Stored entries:
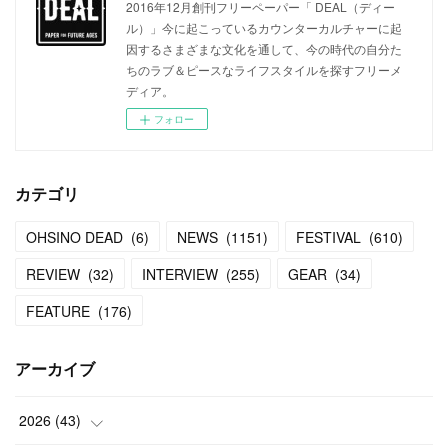
2016年12月創刊フリーペーパー「 DEAL（ディー
ル）」今に起こっているカウンターカルチャーに起
因するさまざまな文化を通して、今の時代の自分た
ちのラブ＆ピースなライフスタイルを探すフリーメ
ディア。
フォロー
カテゴリ
OHSINO DEAD
(
6
)
NEWS
(
1151
)
FESTIVAL
(
610
)
REVIEW
(
32
)
INTERVIEW
(
255
)
GEAR
(
34
)
FEATURE
(
176
)
アーカイブ
2026
(
43
)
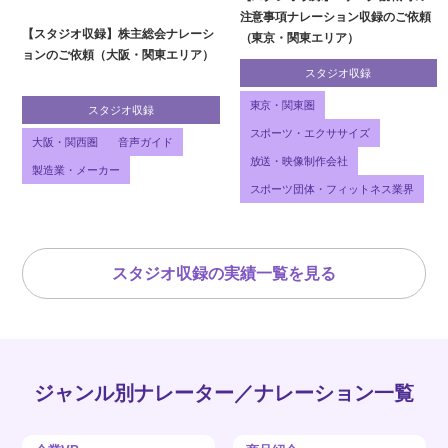
注意事項ナレーション収録のご依頼
【スタジオ収録】株主総会ナレーシ
（東京・関東エリア）
ョンのご依頼（大阪・関東エリア）
スタジオ収録
東京・関東圏
スタジオ収録
スポーツ・エクササイズ
大阪・関西圏
音声ガイド
放送・映像制作会社
製造業・メーカー
スポーツ団体・フィットネス業界
スタジオ収録の実績一覧を見る
ジャンル別ナレーター／ナレーション一覧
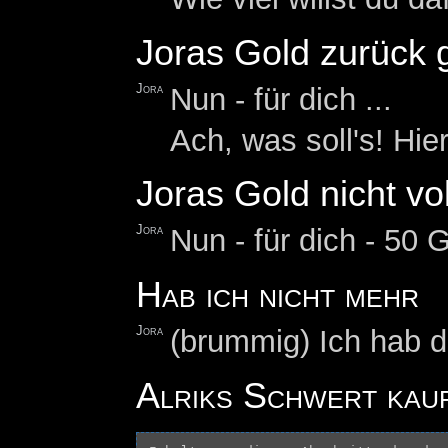
Joras Gold zurück 
Jora
Nun - für dich ...
Ach, was soll's! Hie
Joras Gold nicht vo
Jora
Nun - für dich - 50 
Hab ich nicht mehr
Jora
(brummig) Ich hab da
Alriks Schwert kau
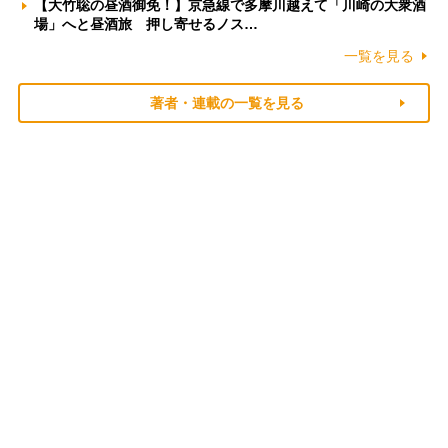
【大竹聡の昼酒御免！】京急線で多摩川越えて「川崎の大衆酒
場」へと昼酒旅 押し寄せるノス…
一覧を見る
著者・連載の一覧を見る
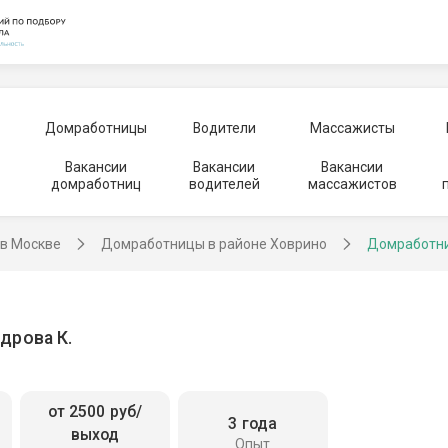
Домработницы
Водители
Массажисты
Вакансии
Вакансии
Вакансии
домработниц
водителей
массажистов
в Москве
Домработницы в районе Ховрино
Домработни
дрова К.
от 2500 руб/
3 года
выход
Опыт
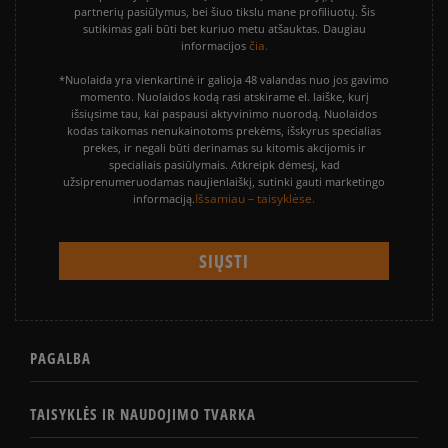
partnerių pasiūlymus, bei šiuo tikslu mane profiliuotų. Šis
sutikimas gali būti bet kuriuo metu atšauktas. Daugiau
čia.
informacijos
*Nuolaida yra vienkartinė ir galioja 48 valandas nuo jos gavimo
momento. Nuolaidos kodą rasi atskirame el. laiške, kurį
išsiųsime tau, kai paspausi aktyvinimo nuorodą. Nuolaidos
kodas taikomas nenukainotoms prekėms, išskyrus specialias
prekes, ir negali būti derinamas su kitomis akcijomis ir
specialiais pasiūlymais. Atkreipk dėmesį, kad
užsiprenumeruodamas naujienlaiškį, sutinki gauti marketingo
Išsamiau – taisyklėse.
informaciją.
PAGALBA
TAISYKLĖS IR NAUDOJIMO TVARKA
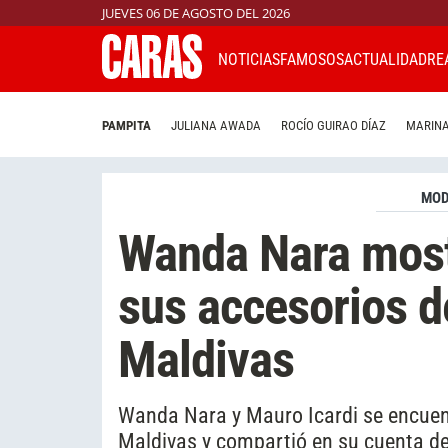
JUEVES 06 DE AGOSTO DEL 2026
NOTICIAS
FAMOSOS
ACTUALIDAD
RE
PAMPITA
JULIANA AWADA
ROCÍO GUIRAO DÍAZ
MARINA
MO
Wanda Nara mostr
sus accesorios d
Maldivas
Wanda Nara y Mauro Icardi se encuentr
Maldivas y compartió en su cuenta d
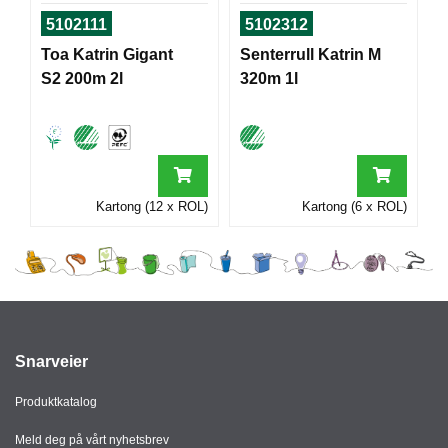
I
5102111
5102312
Toa Katrin Gigant
Senterrull Katrin M
S2 200m 2l
320m 1l
G
R
A
F
I
S
K
Kartong (12 x ROL)
Kartong (6 x ROL)
Snarveier
Produktkatalog
Meld deg på vårt nyhetsbrev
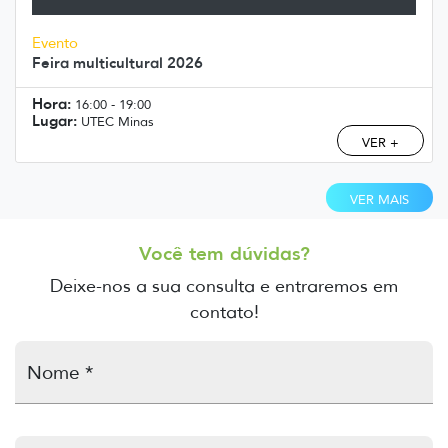
Evento
Feira multicultural 2026
Hora:
16:00 - 19:00
Lugar:
UTEC Minas
VER +
VER MAIS
Você tem dúvidas?
Deixe-nos a sua consulta e entraremos em
contato!
Nome *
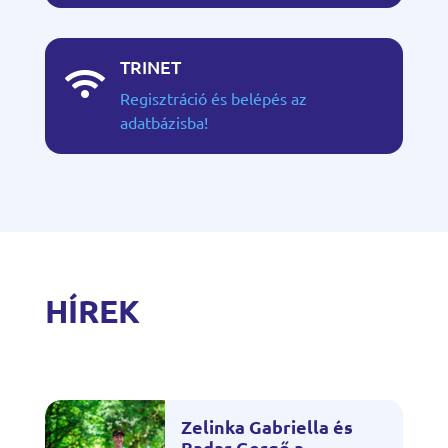
TRINET

Regisztráció és belépés az
adatbázisba!
HÍREK
Zelinka Gabriella és
Badar Gergő a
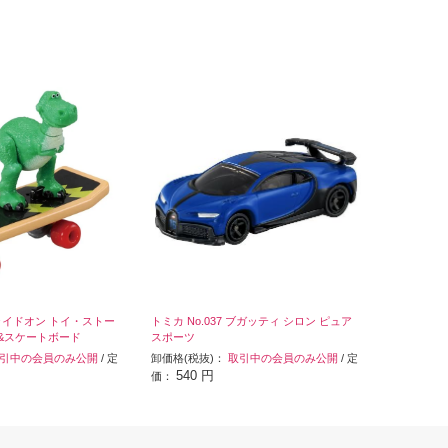
ライドオン トイ・ストー
トミカ No.037 ブガッティ シロン ピュア
ス&スケートボード
スポーツ
引中の会員のみ公開
/ 定
卸価格(税抜)：
取引中の会員のみ公開
/ 定
540 円
価：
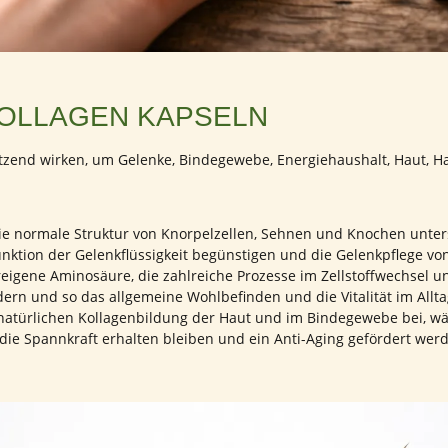
KOLLAGEN KAPSELN
zend wirken, um Gelenke, Bindegewebe, Energiehaushalt, Haut, Ha
die normale Struktur von Knorpelzellen, Sehnen und Knochen unter
nktion der Gelenkflüssigkeit begünstigen und die Gelenkpflege vo
reigene Aminosäure, die zahlreiche Prozesse im Zellstoffwechsel un
ern und so das allgemeine Wohlbefinden und die Vitalität im Allta
 natürlichen Kollagenbildung der Haut und im Bindegewebe bei, w
en, die Spannkraft erhalten bleiben und ein Anti-Aging gefördert 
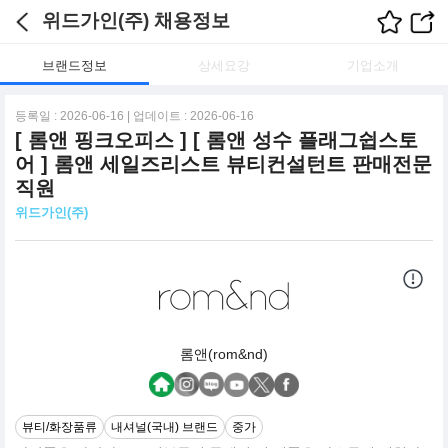
위드가인(주) 채용정보
브랜드정보
상세요강
기업소개
등록일 : 2026-06-16 | 업데이트 : 2026-06-16
[ 롬앤 핑크오피스 ] [ 롬앤 성수 플래그쉽스토
어 ] 롬앤 세일즈리스트 뷰티컨설턴트 판매전문
직원
위드가인(주)
롬앤(rom&nd)
뷰티/화장품류
내셔널(국내) 브랜드
중가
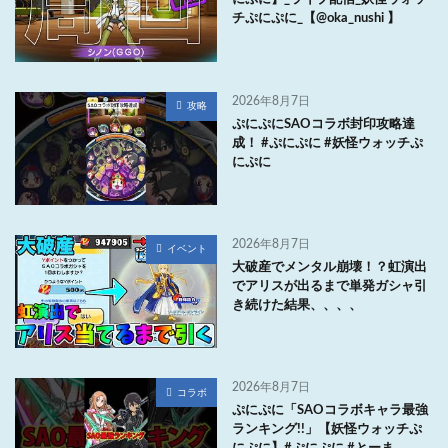
チぷにぷに_【@oka_nushi 】
2026年8月7日
攻略
ぷにぷにSAOコラボ封印攻略達
成！ #ぷにぷに #妖怪ウォッチぷ
にぷに
2026年8月7日
イベント
大破産でメンタル崩壊！？虹演出
でアリスが出るまで単発ガシャ引
き続けた結果、、、、
2026年8月7日
コラボ
ぷにぷに「SAOコラボキャラ最強
ランキング!!」【妖怪ウォッチぷ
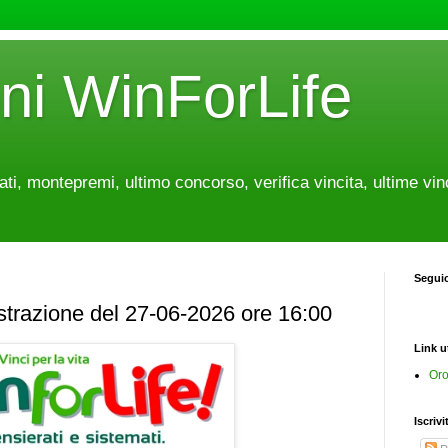
oni WinForLife
tati, montepremi, ultimo concorso, verifica vincita, ultime vin
Segui
estrazione del 27-06-2026 ore 16:00
Link ut
Oro
Iscrivi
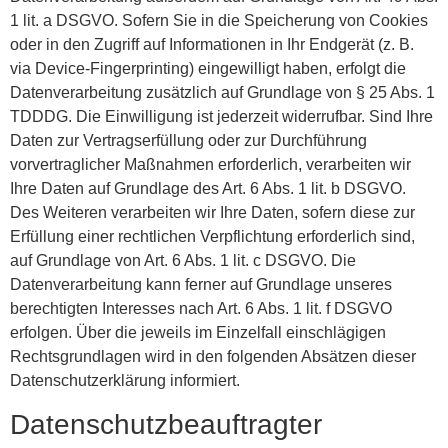
1 lit. a DSGVO. Sofern Sie in die Speicherung von Cookies
oder in den Zugriff auf Informationen in Ihr Endgerät (z. B.
via Device-Fingerprinting) eingewilligt haben, erfolgt die
Datenverarbeitung zusätzlich auf Grundlage von § 25 Abs. 1
TDDDG. Die Einwilligung ist jederzeit widerrufbar. Sind Ihre
Daten zur Vertragserfüllung oder zur Durchführung
vorvertraglicher Maßnahmen erforderlich, verarbeiten wir
Ihre Daten auf Grundlage des Art. 6 Abs. 1 lit. b DSGVO.
Des Weiteren verarbeiten wir Ihre Daten, sofern diese zur
Erfüllung einer rechtlichen Verpflichtung erforderlich sind,
auf Grundlage von Art. 6 Abs. 1 lit. c DSGVO. Die
Datenverarbeitung kann ferner auf Grundlage unseres
berechtigten Interesses nach Art. 6 Abs. 1 lit. f DSGVO
erfolgen. Über die jeweils im Einzelfall einschlägigen
Rechtsgrundlagen wird in den folgenden Absätzen dieser
Datenschutzerklärung informiert.
Datenschutz­beauftragter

- _TASK BRIEF_
Starting from the records above, copy each line where the string "DSGVO" is found.

- _WRITTEN RESPONSE_
1 lit. a DSGVO. Sofern Sie in die Speicherung von Cookies
Ihre Daten auf Grundlage des Art. 6 Abs. 1 lit. b DSGVO.
auf Grundlage von Art. 6 Abs. 1 lit. c DSGVO. Die
berechtigten Interesses nach Art. 6 Abs. 1 lit. f DSGVO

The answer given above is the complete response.